▶ PROBLEM TO SOLVE
Without including any images, reproduce each entry exactly.

▶ DATASET
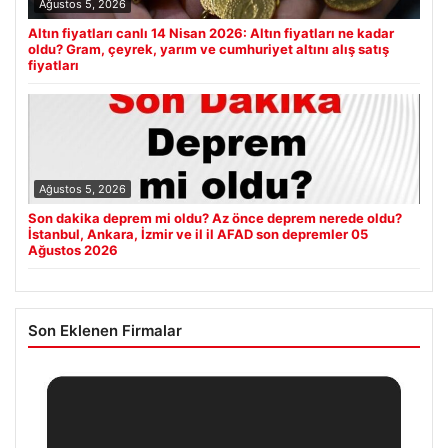
Ağustos 5, 2026
Altın fiyatları canlı 14 Nisan 2026: Altın fiyatları ne kadar
oldu? Gram, çeyrek, yarım ve cumhuriyet altını alış satış
fiyatları
Ağustos 5, 2026
Son dakika deprem mi oldu? Az önce deprem nerede oldu?
İstanbul, Ankara, İzmir ve il il AFAD son depremler 05
Ağustos 2026
Son Eklenen Firmalar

▶ RESPONSE BOX
Ağustos 5, 2026
Altın fiyatları canlı 14 Nisan 2026: Altın fiyatları ne kadar
oldu? Gram, çeyrek, yarım ve cumhuriyet altını alış satış
fiyatları
Ağustos 5, 2026
Son dakika deprem mi oldu? Az önce deprem nerede oldu?
İstanbul, Ankara, İzmir ve il il AFAD son depremler 05
Ağustos 2026
Son Eklenen Firmalar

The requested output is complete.